Keep the Change, Ya Filthy Animals

Rambo: Last Blood

by Hope Madden

For those who’ve followed the Rambo franchise, Rambo: Last Blood (please, God, please say it is so) will look familiar.

Stallone is here. The deeply brutal violence is here. The one man against a depraved world is here. But in place of the broken heart of a soldier mistreated and forgotten by his government, of the prodigal son bringing US Military chickens home to roost, is something far less complex.

Rambo: Last Blood is basically Taken meets Home Alone, only racist.

No, John Rambo isn’t turning his training on the rotting center of the military industrial complex at home or in Burma. He’s actually a pretty relaxed, aging cowboy on the Rambo family horse ranch in Arizona, sharing a cordial friendship with his housekeeper and raising her teenage niece as if she were his own.

John Rambo’s teenage daughter. Oh my God, can you imagine a bigger nightmare?

Stallone can.

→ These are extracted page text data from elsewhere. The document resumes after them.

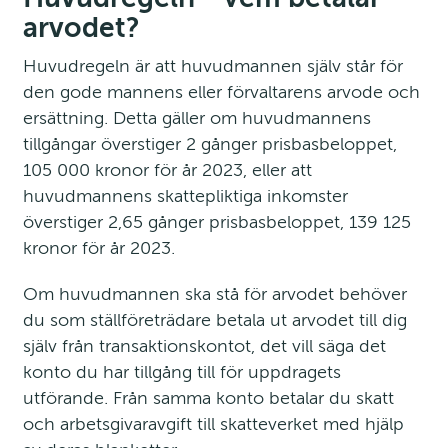
arvodet?
Huvudregeln är att huvudmannen själv står för 
den gode mannens eller förvaltarens arvode och 
ersättning. Detta gäller om huvudmannens 
tillgångar överstiger 2 gånger prisbasbeloppet, 
105 000 kronor för år 2023, eller att 
huvudmannens skattepliktiga inkomster 
överstiger 2,65 gånger prisbasbeloppet, 139 125 
kronor för år 2023.
Om huvudmannen ska stå för arvodet behöver 
du som ställföreträdare betala ut arvodet till dig 
själv från transaktionskontot, det vill säga det 
konto du har tillgång till för uppdragets 
utförande. Från samma konto betalar du skatt 
och arbetsgivaravgift till skatteverket med hjälp 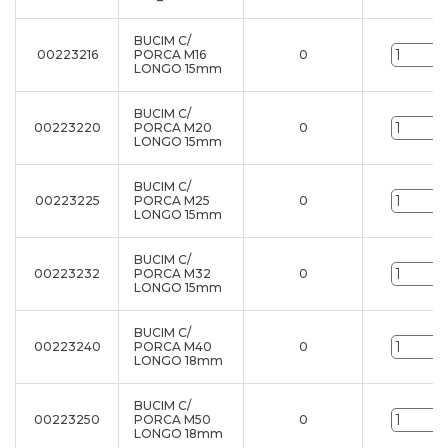
BUCIM C/
00223216
PORCA M16
0
LONGO 15mm
BUCIM C/
00223220
PORCA M20
0
LONGO 15mm
BUCIM C/
00223225
PORCA M25
0
LONGO 15mm
BUCIM C/
00223232
PORCA M32
0
LONGO 15mm
BUCIM C/
00223240
PORCA M40
0
LONGO 18mm
BUCIM C/
00223250
PORCA M50
0
LONGO 18mm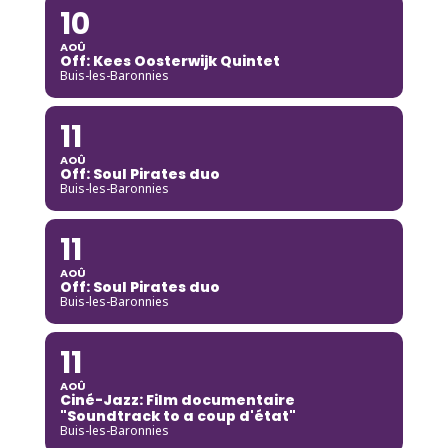
10
AOÛ
Off: Kees Oosterwijk Quintet
Buis-les-Baronnies
11
AOÛ
Off: Soul Pirates duo
Buis-les-Baronnies
11
AOÛ
Off: Soul Pirates duo
Buis-les-Baronnies
11
AOÛ
Ciné-Jazz: Film documentaire
"Soundtrack to a coup d'état"
Buis-les-Baronnies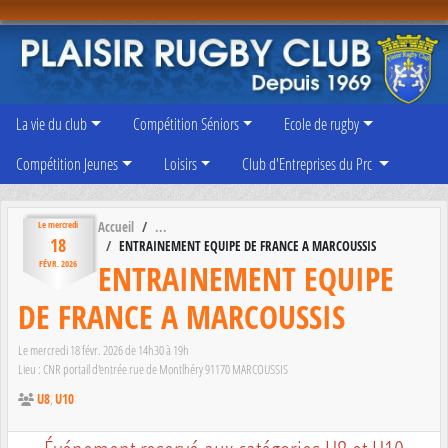
Panneau de gestion des cookies
La vie du club
Compétition Séniors
Ecole de rugby
Compétition Jeunes
Loisirs
Club d'Entreprises du Prc
Accueil
Le
mercredi
18
ENTRAINEMENT EQUIPE DE FRANCE A MARCOUSSIS
ENTRAINEMENT EQUIPE
FÉVR.
2026
DE FRANCE A MARCOUSSIS
Le
mercredi
18
févr.
2026
de 14h30 à 19h
Lieu :
CNR portail d'entrée rue de Montlhéry
91170
MARCOUSSIS
U8
U10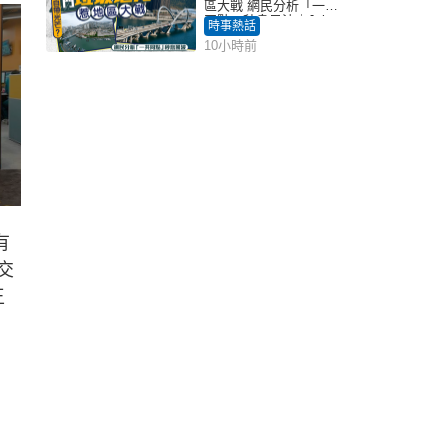
區大戰 網民分析「一共
同點」秒息風波｜Juicy
時事熱話
叮
10小時前
有
交
王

Co-writing along with Matthew Cirulnick and Dan Gordon (who’s wearing a camo vest and AK in his imdb photo), Sly shows Gabrielle (Ybvette Monreal) exactly why adolescent girls need to squelch their own sense of agency.

Gabrielle wants to go to Mexico to find her deadbeat dad. She’ll be leaving for college soon and she just wants to clear the air. And so, against Rambo’s wishes she secretly heads south of the border. And you know what’s in Mexico?

Well, in the undulating sea of thugs, gang bangers, drug lords, rapists and sex traffickers is a lone investigative journalist who seems like very good people. She has three scenes.

Director Adrian Grunberg crafts a film that mercifully requires little attention to dialog as Stallone mumbles indecipherably through his own pages. The 73-year-old nabbed his second Oscar nomination for acting in 2016, revisiting the old war horse Rocky in a supporting role.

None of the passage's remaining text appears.